> **Assigned task**: When a line in the material contains the word "systemu", copy it.

====== Input material ======

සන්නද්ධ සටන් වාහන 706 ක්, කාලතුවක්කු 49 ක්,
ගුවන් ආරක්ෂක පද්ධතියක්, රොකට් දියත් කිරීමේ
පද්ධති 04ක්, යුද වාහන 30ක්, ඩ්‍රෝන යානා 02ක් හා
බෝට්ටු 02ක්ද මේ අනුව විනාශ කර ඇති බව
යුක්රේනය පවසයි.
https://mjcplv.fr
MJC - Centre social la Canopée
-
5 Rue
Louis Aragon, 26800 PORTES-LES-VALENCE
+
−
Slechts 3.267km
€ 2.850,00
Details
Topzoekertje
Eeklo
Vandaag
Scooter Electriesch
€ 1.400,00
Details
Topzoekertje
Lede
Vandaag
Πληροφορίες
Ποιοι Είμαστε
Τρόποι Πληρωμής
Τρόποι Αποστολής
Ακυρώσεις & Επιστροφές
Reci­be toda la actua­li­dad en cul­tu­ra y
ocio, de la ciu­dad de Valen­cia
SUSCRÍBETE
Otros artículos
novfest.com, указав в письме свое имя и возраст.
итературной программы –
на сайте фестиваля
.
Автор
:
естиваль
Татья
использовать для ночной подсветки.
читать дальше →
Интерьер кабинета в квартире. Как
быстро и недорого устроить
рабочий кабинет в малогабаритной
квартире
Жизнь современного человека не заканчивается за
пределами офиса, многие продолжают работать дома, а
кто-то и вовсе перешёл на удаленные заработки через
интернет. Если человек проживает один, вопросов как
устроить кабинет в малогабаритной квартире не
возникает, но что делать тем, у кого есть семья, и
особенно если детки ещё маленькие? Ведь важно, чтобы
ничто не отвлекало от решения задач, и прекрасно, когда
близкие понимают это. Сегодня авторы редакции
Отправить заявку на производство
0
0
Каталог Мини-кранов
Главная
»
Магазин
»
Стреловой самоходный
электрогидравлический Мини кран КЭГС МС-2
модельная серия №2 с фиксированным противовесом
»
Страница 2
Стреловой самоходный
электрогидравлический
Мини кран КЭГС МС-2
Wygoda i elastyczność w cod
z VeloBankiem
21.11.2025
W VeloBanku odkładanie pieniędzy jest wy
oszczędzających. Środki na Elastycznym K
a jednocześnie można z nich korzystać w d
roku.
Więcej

======
====== Input material ======

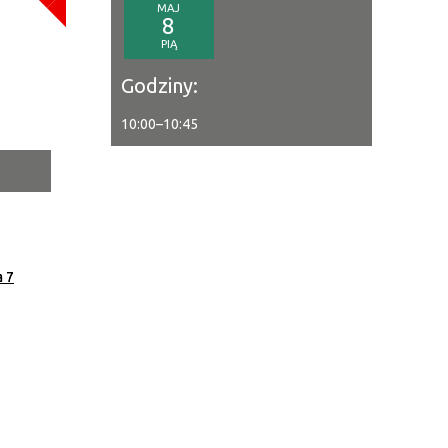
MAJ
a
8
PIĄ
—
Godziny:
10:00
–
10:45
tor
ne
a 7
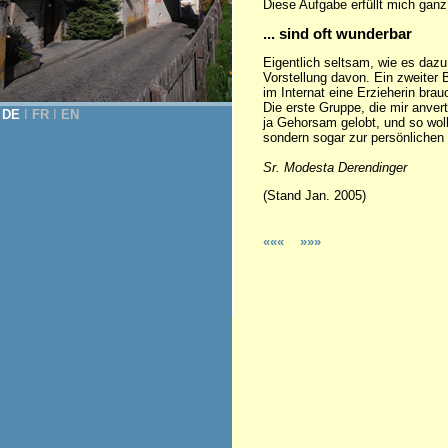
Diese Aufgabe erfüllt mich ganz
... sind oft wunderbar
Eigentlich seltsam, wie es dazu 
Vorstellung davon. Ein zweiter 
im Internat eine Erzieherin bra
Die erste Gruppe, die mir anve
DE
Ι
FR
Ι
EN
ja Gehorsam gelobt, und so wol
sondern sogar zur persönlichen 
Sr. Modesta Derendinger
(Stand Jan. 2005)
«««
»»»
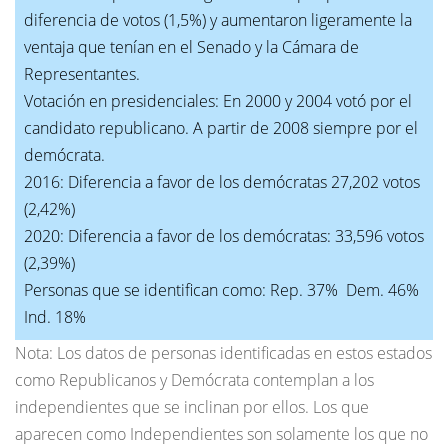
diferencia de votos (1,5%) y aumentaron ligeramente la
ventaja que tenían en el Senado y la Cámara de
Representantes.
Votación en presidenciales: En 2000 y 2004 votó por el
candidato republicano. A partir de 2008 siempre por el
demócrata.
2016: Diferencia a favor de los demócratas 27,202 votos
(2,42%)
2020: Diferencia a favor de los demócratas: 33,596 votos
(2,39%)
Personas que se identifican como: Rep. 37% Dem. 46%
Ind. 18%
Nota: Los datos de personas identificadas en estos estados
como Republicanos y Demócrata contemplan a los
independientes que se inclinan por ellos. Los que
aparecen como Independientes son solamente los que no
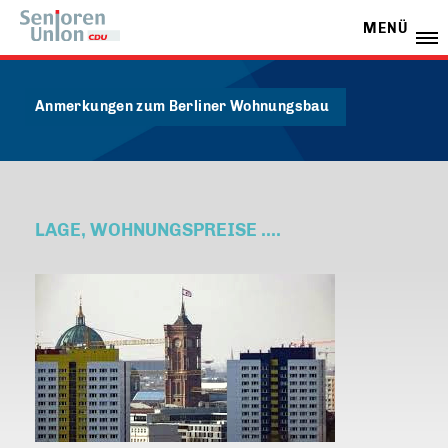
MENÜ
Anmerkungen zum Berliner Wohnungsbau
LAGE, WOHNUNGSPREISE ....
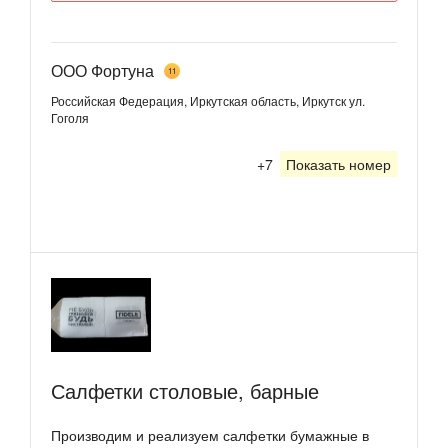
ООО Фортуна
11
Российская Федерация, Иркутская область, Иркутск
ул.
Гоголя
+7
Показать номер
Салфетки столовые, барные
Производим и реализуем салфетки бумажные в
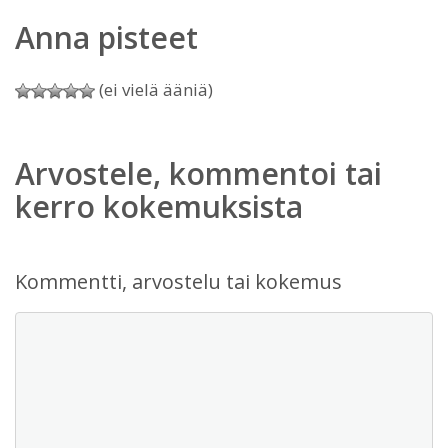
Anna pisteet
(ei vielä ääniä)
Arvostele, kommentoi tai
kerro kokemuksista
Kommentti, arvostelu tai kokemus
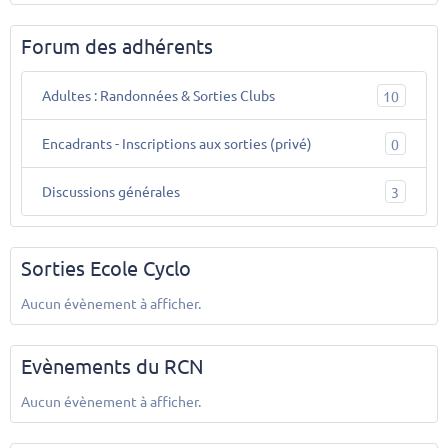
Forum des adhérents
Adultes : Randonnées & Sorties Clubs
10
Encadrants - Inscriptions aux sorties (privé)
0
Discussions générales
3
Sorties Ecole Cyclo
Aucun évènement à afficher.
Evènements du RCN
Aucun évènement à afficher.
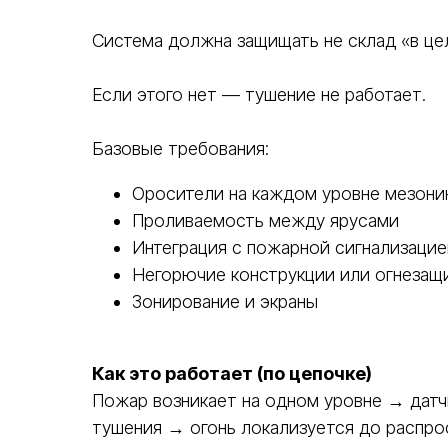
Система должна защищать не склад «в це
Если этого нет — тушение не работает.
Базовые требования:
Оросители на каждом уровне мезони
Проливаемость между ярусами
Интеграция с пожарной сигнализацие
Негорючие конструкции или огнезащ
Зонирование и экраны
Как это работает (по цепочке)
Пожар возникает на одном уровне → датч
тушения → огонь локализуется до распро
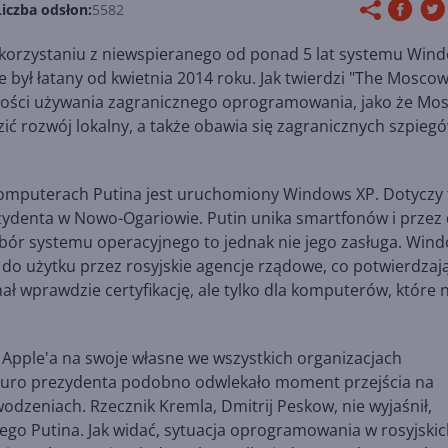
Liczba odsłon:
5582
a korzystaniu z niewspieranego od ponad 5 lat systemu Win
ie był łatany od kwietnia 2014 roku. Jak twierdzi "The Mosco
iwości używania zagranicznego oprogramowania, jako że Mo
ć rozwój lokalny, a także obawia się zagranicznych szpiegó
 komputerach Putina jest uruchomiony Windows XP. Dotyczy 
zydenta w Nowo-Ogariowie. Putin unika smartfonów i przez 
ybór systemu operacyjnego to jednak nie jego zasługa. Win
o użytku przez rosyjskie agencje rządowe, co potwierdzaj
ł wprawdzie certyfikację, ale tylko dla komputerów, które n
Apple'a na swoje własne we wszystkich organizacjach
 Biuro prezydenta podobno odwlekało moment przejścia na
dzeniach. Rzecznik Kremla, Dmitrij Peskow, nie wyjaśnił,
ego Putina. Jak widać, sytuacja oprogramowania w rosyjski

======

> **Exercise result**:
a korzystaniu z niewspieranego od ponad 5 lat systemu Win
ybór systemu operacyjnego to jednak nie jego zasługa. Win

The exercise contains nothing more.